En las aguas del Atlántico, a bordo del buque Maasvliet, se lleva a cabo una operación que cierra definitivamente un capítulo crucial en la historia de las telecomunicaciones globales. Un equipo especializado de la empresa Subsea Environmental Services comenzó la titánica tarea de extraer del lecho marino el TAT-8, el primer cable transatlántico de fibra óptica. Esta infraestructura, que entró en servicio en 1988, no solo marcó el inicio de la era digital moderna, sino que sirvió como la columna vertebral de las comunicaciones entre Estados Unidos y Europa durante el final de la Guerra Fría y el nacimiento de la World Wide Web.

La misión de recuperación es tan técnica como nostálgica, y según reporta la revista Wired, el proceso se realiza mediante una coreografía industrial precisa. El buque, equipado con tecnología diésel-eléctrica, navega y sigue coordenadas históricas exactas para localizar el cable inerte. Para izarlo desde las profundidades, la tripulación utiliza un anzuelo plano conocido en la jerga como “pez plano”. Este dispositivo se arrastra por el fondo oceánico a baja velocidad hasta enganchar la línea. Una vez asegurado, el cable es elevado a la superficie, donde comienza la fase más ardua: el almacenamiento manual.

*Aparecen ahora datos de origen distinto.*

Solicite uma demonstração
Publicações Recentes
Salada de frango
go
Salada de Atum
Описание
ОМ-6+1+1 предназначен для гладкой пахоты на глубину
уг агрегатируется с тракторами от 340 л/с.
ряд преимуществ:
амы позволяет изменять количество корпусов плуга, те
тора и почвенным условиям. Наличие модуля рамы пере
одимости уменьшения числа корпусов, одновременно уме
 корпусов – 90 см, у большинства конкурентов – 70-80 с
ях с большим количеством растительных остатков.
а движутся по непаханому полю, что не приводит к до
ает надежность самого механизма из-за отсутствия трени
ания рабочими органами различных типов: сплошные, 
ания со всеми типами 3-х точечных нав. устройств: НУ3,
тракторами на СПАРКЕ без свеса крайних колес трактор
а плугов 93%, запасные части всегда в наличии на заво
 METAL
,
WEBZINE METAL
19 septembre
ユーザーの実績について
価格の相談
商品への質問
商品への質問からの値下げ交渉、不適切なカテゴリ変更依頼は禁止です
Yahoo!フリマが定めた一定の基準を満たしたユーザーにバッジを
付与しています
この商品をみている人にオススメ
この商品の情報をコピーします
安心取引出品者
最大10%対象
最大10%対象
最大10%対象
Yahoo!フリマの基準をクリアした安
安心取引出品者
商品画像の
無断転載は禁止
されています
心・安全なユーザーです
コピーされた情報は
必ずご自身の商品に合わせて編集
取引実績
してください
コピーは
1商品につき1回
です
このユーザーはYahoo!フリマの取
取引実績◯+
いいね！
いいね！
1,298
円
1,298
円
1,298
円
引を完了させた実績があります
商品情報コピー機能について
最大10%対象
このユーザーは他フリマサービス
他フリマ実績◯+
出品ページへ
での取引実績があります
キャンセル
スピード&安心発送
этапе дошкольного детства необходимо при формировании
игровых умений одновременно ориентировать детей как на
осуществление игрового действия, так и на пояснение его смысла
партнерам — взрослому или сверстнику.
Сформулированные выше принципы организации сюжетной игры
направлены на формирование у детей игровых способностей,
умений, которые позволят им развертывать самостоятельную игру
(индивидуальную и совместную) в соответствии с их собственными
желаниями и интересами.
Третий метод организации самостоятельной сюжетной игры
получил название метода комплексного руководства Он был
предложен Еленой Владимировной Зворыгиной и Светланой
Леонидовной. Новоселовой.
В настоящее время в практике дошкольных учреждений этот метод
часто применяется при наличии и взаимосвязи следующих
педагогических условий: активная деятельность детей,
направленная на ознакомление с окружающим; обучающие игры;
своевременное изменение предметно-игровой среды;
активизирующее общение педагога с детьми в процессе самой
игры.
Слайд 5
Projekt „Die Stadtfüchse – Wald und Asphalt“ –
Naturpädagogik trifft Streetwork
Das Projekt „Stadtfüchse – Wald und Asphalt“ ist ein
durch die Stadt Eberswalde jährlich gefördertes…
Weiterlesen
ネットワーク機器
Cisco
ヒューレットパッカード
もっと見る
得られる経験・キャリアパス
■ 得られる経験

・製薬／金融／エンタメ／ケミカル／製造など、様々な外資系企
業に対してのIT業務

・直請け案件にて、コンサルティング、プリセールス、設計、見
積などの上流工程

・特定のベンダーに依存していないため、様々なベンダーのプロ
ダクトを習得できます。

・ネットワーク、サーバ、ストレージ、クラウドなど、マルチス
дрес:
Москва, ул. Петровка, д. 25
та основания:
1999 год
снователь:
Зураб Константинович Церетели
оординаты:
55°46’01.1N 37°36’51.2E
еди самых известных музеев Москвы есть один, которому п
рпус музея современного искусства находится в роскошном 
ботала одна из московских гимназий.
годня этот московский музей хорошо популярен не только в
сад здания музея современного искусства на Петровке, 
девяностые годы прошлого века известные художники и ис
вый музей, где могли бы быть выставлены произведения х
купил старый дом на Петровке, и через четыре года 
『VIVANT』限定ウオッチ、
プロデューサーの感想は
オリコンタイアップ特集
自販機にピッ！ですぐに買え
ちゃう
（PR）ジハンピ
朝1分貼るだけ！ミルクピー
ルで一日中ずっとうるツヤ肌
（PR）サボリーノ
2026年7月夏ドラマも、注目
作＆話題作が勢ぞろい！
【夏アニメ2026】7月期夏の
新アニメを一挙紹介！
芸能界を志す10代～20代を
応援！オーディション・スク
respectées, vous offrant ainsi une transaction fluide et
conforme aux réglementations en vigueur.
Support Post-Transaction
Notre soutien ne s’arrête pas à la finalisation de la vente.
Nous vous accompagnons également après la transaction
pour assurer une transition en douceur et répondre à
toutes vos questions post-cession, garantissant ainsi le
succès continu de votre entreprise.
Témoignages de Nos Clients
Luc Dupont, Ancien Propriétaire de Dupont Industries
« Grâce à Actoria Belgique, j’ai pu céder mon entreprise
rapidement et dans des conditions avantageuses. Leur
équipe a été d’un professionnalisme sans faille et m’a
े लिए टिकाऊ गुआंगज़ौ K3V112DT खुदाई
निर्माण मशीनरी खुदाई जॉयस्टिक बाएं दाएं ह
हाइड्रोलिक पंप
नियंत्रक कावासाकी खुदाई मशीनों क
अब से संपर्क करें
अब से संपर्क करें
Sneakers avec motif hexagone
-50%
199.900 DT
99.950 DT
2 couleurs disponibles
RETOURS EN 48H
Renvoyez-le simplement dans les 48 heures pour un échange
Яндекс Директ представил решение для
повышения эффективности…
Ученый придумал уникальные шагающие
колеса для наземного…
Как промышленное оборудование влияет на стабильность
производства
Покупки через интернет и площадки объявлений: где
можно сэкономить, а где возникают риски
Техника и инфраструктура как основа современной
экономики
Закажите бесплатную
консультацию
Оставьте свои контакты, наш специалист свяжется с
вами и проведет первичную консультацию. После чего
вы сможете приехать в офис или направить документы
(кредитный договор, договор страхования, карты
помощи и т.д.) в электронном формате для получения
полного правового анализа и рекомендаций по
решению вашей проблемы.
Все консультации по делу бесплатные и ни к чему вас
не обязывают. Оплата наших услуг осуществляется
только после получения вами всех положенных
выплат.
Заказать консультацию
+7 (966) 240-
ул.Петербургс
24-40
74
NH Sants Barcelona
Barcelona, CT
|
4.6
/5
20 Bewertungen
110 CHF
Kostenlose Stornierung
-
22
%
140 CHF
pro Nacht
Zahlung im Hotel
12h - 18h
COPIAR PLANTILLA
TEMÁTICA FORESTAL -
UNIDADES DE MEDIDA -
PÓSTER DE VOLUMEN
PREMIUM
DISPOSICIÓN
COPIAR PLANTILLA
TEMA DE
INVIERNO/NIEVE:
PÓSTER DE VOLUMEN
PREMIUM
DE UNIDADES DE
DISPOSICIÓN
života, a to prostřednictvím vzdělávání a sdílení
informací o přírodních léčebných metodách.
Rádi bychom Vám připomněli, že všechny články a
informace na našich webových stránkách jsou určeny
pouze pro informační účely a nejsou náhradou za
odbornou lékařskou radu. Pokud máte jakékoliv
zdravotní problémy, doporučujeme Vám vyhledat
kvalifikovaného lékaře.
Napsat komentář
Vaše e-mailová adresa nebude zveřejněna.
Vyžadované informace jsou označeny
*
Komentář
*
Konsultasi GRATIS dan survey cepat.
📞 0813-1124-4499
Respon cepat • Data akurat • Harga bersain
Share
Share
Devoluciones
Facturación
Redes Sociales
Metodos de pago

Cuerda lista para ser bajada al océano para recuperar el cable

A diferencia de los cables modernos que se enrollan automáticamente, el TAT-8 requiere manipulación humana directa. En la bodega del barco, operarios como Stephen, un veterano con 15 años de experiencia citado por Wired, deben caminar en círculos constantes para enrollar el material recuperado, que tiene el grosor de una vela, en tanques de almacenamiento. Es un trabajo físico exigente, realizado en turnos cortos para evitar el mareo provocado por el movimiento del buque y la repetición del patrón circular. Además del cable, deben retirarse los repetidores de señal, pesados cilindros de 400 kilos que amplificaban los pulsos de luz a través del océano.

El retiro del TAT-8 también revive las historias que rodearon su instalación, ya que durante años, persistió el mito de que los tiburones atacaban activamente estas infraestructuras. La leyenda tenía una base real: en las pruebas previas con el sistema Optican-1 en las Islas Canarias, se encontraron dientes de tiburón incrustados en fallos de aislamiento. Esto llevó a los Laboratorios Bell a diseñar el TAT-8 con una capa protectora de acero, una técnica de “protección contra mordeduras” que se convirtió en estándar. Sin embargo, como aclaran los expertos consultados, los tiburones no son saboteadores naturales, sino que los ataques eran aleatorios y la fauna marina suele ignorar estos cables.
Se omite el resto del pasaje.